Related Work & Insights¶
- vs CQD (Arakelyan et al., 2021): CQD decomposes complex queries into 1p sub-queries and scores them using a neural link predictor. Building upon this, the proposed CQD-Hybrid beats most methods simply by adding training link memory, which suggests that although CQD's framework itself is valid, its evaluation methodology had issues.
- vs QTO (Bai et al., 2023): QTO employs more complex forward/backward updates and score calibration to leverage training links. This paper shows that even without these complex techniques, a simple maximum score assignment is already sufficiently effective.

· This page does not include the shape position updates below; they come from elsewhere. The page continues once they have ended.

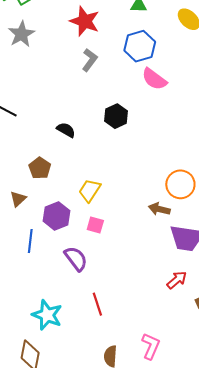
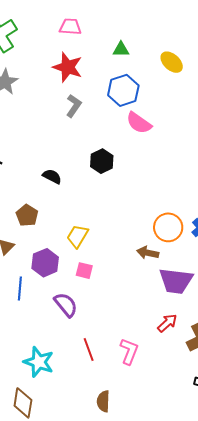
pink L-shape: (151, 346) -> (129, 351), moved

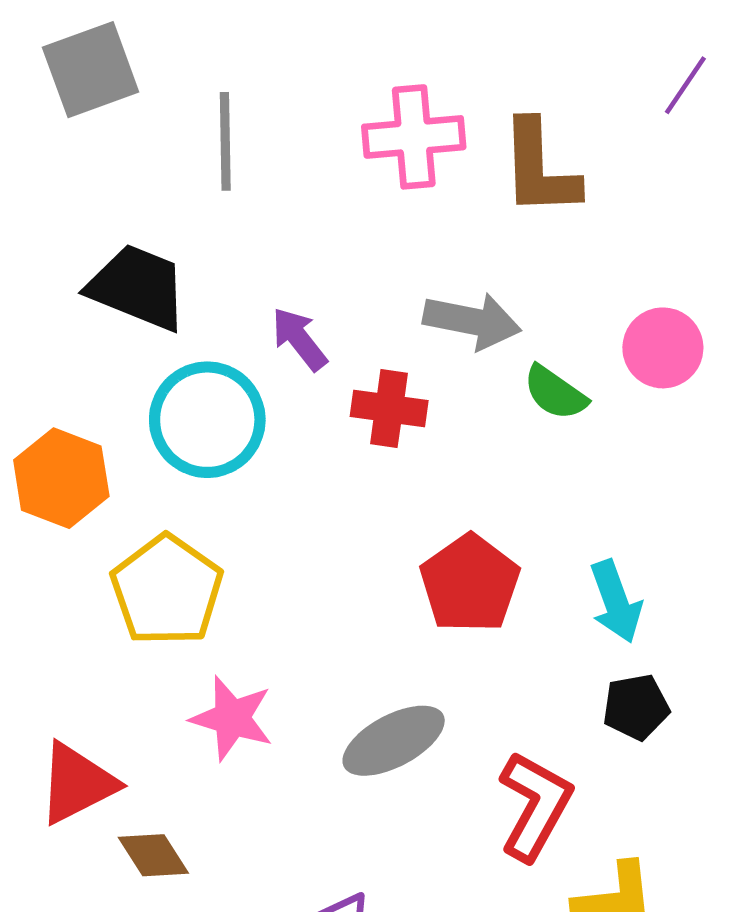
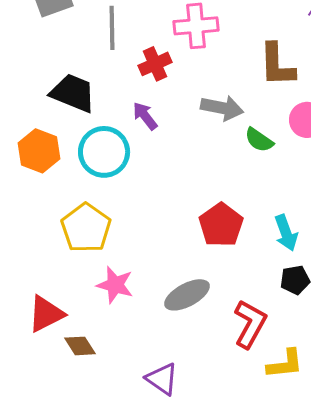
brown L-shape: (539, 168) -> (277, 65), moved
red cross: (389, 409) -> (155, 64), moved, turned -32
orange hexagon: (61, 478) -> (39, 151), moved

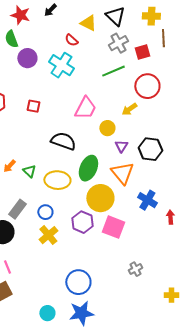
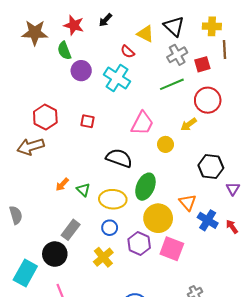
purple triangle: (121, 146) -> (233, 189), moved
orange triangle: (122, 173) -> (188, 202), moved, size x0.7
blue circle: (45, 212) -> (110, 228), moved
red arrow: (170, 217) -> (232, 227), moved, turned -32

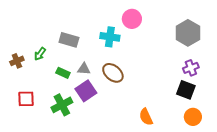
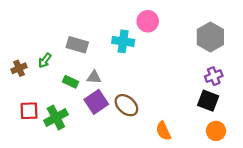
brown ellipse: (113, 73) -> (126, 105), moved
green cross: (62, 105) -> (56, 117), moved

- vs GNN-QE (Zhu et al., 2022): GNN-QE decomposes complex queries into projection operations over fuzzy sets. Its multi-hop query performance drops drastically on the new benchmarks, indicating that its design relies more heavily on memorization than actual compositional reasoning.
- vs ULTRAQ (Galkin et al., 2024): As a zero-shot CQA foundation model, ULTRAQ also performs poorly on the new benchmarks, illustrating that even highly generalizable foundation models have not truly mastered multi-hop reasoning.
Rating¶
- Novelty: ⭐⭐⭐⭐ The core finding (false complexity of benchmarks) is of high value, but the analysis is somewhat intuitive and technical novelty is moderate.
- Experimental Thoroughness: ⭐⭐⭐⭐⭐ Extremely systematic analysis, covering two legacy benchmarks and one new temporal benchmark, evaluating 6 SOTA methods across various query types (both with and without negation).
- Writing Quality: ⭐⭐⭐⭐⭐ The paper is logically clear, has highly intuitive examples (e.g., Figure 1), and progresses smoothly step-by-step from diagnosis to validation and finally to the new benchmark construction.
- Value: ⭐⭐⭐⭐⭐ Has a fundamental impact on the benchmark evaluation paradigm of the CQA community; the new benchmarks will undoubtedly become standard testing grounds for future work.